**** Supplied material ****

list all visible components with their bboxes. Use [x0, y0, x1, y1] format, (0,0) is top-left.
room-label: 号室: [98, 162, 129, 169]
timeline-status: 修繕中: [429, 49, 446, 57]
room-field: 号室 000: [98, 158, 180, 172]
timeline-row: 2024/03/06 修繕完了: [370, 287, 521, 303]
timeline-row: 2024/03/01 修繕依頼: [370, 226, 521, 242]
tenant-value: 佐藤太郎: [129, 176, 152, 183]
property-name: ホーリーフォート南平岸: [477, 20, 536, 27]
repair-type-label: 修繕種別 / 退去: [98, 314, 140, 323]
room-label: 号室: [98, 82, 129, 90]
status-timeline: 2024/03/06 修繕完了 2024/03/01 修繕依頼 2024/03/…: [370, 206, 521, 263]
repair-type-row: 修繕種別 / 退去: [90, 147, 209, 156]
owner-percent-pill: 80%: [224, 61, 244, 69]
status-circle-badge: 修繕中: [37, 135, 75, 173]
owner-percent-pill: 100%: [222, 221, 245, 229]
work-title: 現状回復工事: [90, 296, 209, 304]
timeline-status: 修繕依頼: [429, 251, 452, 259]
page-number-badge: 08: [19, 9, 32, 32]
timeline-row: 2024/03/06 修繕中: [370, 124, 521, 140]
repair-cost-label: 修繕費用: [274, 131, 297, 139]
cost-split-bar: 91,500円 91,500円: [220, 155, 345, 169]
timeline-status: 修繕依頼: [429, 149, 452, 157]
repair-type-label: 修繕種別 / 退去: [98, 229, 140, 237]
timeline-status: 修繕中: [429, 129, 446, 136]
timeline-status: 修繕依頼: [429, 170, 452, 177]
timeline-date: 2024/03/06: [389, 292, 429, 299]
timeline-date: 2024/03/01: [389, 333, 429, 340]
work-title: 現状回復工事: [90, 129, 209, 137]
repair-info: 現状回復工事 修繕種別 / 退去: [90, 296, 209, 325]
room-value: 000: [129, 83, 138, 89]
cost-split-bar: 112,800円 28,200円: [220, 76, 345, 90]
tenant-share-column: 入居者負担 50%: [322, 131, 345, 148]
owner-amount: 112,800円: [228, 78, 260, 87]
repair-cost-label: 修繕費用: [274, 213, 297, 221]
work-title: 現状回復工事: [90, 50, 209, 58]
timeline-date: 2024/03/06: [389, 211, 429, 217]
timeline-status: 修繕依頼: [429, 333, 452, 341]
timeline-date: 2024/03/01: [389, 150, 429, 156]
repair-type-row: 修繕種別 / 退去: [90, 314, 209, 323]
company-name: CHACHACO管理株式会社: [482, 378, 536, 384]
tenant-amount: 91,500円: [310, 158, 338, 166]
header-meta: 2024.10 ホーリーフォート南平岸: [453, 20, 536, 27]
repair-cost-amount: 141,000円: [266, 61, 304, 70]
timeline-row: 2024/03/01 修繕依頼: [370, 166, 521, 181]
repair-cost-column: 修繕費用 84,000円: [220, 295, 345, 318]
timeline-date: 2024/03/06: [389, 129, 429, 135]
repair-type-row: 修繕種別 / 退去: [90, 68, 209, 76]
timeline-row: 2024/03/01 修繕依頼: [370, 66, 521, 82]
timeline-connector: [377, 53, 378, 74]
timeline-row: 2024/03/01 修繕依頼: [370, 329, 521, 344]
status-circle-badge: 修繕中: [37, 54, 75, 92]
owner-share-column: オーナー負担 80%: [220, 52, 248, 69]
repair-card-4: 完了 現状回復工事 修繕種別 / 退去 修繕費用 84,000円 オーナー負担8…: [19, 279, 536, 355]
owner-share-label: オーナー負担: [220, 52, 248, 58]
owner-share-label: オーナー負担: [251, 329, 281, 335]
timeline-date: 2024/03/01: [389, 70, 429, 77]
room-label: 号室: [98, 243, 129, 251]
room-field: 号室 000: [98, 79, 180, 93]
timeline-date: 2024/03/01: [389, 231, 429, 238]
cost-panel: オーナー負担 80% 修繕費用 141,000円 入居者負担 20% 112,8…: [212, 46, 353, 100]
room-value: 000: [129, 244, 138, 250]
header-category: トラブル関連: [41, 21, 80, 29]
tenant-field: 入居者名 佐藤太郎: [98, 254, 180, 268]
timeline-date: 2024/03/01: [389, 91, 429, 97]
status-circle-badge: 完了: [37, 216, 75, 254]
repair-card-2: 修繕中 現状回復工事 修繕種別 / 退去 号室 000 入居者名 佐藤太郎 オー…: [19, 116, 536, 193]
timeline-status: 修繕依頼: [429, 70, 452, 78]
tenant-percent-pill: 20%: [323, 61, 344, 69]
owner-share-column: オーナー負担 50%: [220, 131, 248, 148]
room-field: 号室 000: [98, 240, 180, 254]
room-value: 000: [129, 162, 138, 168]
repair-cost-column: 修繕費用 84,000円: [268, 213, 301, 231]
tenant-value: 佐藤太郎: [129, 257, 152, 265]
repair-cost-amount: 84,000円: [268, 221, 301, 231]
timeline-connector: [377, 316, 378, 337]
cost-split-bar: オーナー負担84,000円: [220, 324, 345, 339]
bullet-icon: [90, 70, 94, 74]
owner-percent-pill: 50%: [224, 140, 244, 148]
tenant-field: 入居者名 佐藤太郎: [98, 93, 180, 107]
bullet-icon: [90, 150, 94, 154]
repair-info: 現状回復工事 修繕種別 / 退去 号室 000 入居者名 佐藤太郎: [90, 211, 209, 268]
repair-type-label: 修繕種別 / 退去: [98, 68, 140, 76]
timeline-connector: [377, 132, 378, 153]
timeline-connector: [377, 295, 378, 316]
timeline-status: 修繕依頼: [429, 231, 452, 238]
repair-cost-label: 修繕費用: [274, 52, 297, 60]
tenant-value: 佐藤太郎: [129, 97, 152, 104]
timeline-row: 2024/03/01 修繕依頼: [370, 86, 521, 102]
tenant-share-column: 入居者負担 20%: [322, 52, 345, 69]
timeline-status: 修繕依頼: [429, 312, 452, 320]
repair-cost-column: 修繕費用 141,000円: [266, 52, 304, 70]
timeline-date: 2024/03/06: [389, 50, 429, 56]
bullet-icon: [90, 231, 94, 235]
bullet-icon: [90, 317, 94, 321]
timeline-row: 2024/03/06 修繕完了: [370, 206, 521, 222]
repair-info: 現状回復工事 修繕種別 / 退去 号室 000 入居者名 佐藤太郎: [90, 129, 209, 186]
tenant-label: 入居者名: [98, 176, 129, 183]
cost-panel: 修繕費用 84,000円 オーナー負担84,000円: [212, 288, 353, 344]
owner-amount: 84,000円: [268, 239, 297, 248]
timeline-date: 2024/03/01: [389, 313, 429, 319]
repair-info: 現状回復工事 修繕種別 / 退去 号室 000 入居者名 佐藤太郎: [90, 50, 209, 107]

****

§ **Exercise requirements**
Return all of the material exactly as written, from the first line through the last.

§ **Answer box**
list all visible components with their bboxes. Use [x0, y0, x1, y1] format, (0,0) is top-left.
room-label: 号室: [98, 162, 129, 169]
timeline-status: 修繕中: [429, 49, 446, 57]
room-field: 号室 000: [98, 158, 180, 172]
timeline-row: 2024/03/06 修繕完了: [370, 287, 521, 303]
timeline-row: 2024/03/01 修繕依頼: [370, 226, 521, 242]
tenant-value: 佐藤太郎: [129, 176, 152, 183]
property-name: ホーリーフォート南平岸: [477, 20, 536, 27]
repair-type-label: 修繕種別 / 退去: [98, 314, 140, 323]
room-label: 号室: [98, 82, 129, 90]
status-timeline: 2024/03/06 修繕完了 2024/03/01 修繕依頼 2024/03/…: [370, 206, 521, 263]
repair-type-row: 修繕種別 / 退去: [90, 147, 209, 156]
owner-percent-pill: 80%: [224, 61, 244, 69]
status-circle-badge: 修繕中: [37, 135, 75, 173]
owner-percent-pill: 100%: [222, 221, 245, 229]
work-title: 現状回復工事: [90, 296, 209, 304]
timeline-status: 修繕依頼: [429, 251, 452, 259]
page-number-badge: 08: [19, 9, 32, 32]
timeline-row: 2024/03/06 修繕中: [370, 124, 521, 140]
repair-cost-label: 修繕費用: [274, 131, 297, 139]
cost-split-bar: 91,500円 91,500円: [220, 155, 345, 169]
timeline-status: 修繕依頼: [429, 149, 452, 157]
repair-type-label: 修繕種別 / 退去: [98, 229, 140, 237]
timeline-status: 修繕中: [429, 129, 446, 136]
timeline-status: 修繕依頼: [429, 170, 452, 177]
timeline-date: 2024/03/06: [389, 292, 429, 299]
timeline-date: 2024/03/01: [389, 333, 429, 340]
work-title: 現状回復工事: [90, 129, 209, 137]
repair-info: 現状回復工事 修繕種別 / 退去: [90, 296, 209, 325]
room-value: 000: [129, 83, 138, 89]
cost-split-bar: 112,800円 28,200円: [220, 76, 345, 90]
tenant-share-column: 入居者負担 50%: [322, 131, 345, 148]
owner-amount: 112,800円: [228, 78, 260, 87]
repair-cost-label: 修繕費用: [274, 213, 297, 221]
work-title: 現状回復工事: [90, 50, 209, 58]
timeline-date: 2024/03/06: [389, 211, 429, 217]
timeline-status: 修繕依頼: [429, 333, 452, 341]
timeline-date: 2024/03/01: [389, 150, 429, 156]
repair-type-row: 修繕種別 / 退去: [90, 314, 209, 323]
company-name: CHACHACO管理株式会社: [482, 378, 536, 384]
tenant-amount: 91,500円: [310, 158, 338, 166]
header-meta: 2024.10 ホーリーフォート南平岸: [453, 20, 536, 27]
repair-cost-amount: 141,000円: [266, 61, 304, 70]
timeline-row: 2024/03/01 修繕依頼: [370, 166, 521, 181]
repair-cost-column: 修繕費用 84,000円: [220, 295, 345, 318]
timeline-date: 2024/03/06: [389, 129, 429, 135]
repair-type-row: 修繕種別 / 退去: [90, 68, 209, 76]
timeline-row: 2024/03/01 修繕依頼: [370, 66, 521, 82]
timeline-connector: [377, 53, 378, 74]
timeline-row: 2024/03/01 修繕依頼: [370, 329, 521, 344]
status-circle-badge: 修繕中: [37, 54, 75, 92]
owner-share-column: オーナー負担 80%: [220, 52, 248, 69]
repair-card-4: 完了 現状回復工事 修繕種別 / 退去 修繕費用 84,000円 オーナー負担8…: [19, 279, 536, 355]
owner-share-label: オーナー負担: [220, 52, 248, 58]
owner-share-label: オーナー負担: [251, 329, 281, 335]
timeline-date: 2024/03/01: [389, 70, 429, 77]
room-label: 号室: [98, 243, 129, 251]
room-field: 号室 000: [98, 79, 180, 93]
timeline-date: 2024/03/01: [389, 231, 429, 238]
cost-panel: オーナー負担 80% 修繕費用 141,000円 入居者負担 20% 112,8…: [212, 46, 353, 100]
room-value: 000: [129, 244, 138, 250]
header-category: トラブル関連: [41, 21, 80, 29]
tenant-field: 入居者名 佐藤太郎: [98, 254, 180, 268]
timeline-date: 2024/03/01: [389, 91, 429, 97]
status-circle-badge: 完了: [37, 216, 75, 254]
repair-card-2: 修繕中 現状回復工事 修繕種別 / 退去 号室 000 入居者名 佐藤太郎 オー…: [19, 116, 536, 193]
timeline-status: 修繕依頼: [429, 70, 452, 78]
tenant-percent-pill: 20%: [323, 61, 344, 69]
owner-share-column: オーナー負担 50%: [220, 131, 248, 148]
room-field: 号室 000: [98, 240, 180, 254]
room-value: 000: [129, 162, 138, 168]
repair-cost-column: 修繕費用 84,000円: [268, 213, 301, 231]
tenant-value: 佐藤太郎: [129, 257, 152, 265]
repair-cost-amount: 84,000円: [268, 221, 301, 231]
timeline-connector: [377, 316, 378, 337]
cost-split-bar: オーナー負担84,000円: [220, 324, 345, 339]
bullet-icon: [90, 70, 94, 74]
owner-percent-pill: 50%: [224, 140, 244, 148]
tenant-field: 入居者名 佐藤太郎: [98, 93, 180, 107]
bullet-icon: [90, 150, 94, 154]
repair-info: 現状回復工事 修繕種別 / 退去 号室 000 入居者名 佐藤太郎: [90, 211, 209, 268]
repair-type-label: 修繕種別 / 退去: [98, 68, 140, 76]
timeline-connector: [377, 132, 378, 153]
timeline-connector: [377, 295, 378, 316]
timeline-status: 修繕依頼: [429, 231, 452, 238]
repair-cost-label: 修繕費用: [274, 52, 297, 60]
tenant-value: 佐藤太郎: [129, 97, 152, 104]
timeline-row: 2024/03/01 修繕依頼: [370, 86, 521, 102]
tenant-share-column: 入居者負担 20%: [322, 52, 345, 69]
timeline-status: 修繕依頼: [429, 312, 452, 320]
repair-cost-column: 修繕費用 141,000円: [266, 52, 304, 70]
timeline-date: 2024/03/06: [389, 50, 429, 56]
bullet-icon: [90, 231, 94, 235]
bullet-icon: [90, 317, 94, 321]
timeline-row: 2024/03/06 修繕完了: [370, 206, 521, 222]
repair-info: 現状回復工事 修繕種別 / 退去 号室 000 入居者名 佐藤太郎: [90, 129, 209, 186]
tenant-label: 入居者名: [98, 176, 129, 183]
cost-panel: 修繕費用 84,000円 オーナー負担84,000円: [212, 288, 353, 344]
owner-amount: 84,000円: [268, 239, 297, 248]
timeline-date: 2024/03/01: [389, 313, 429, 319]
repair-info: 現状回復工事 修繕種別 / 退去 号室 000 入居者名 佐藤太郎: [90, 50, 209, 107]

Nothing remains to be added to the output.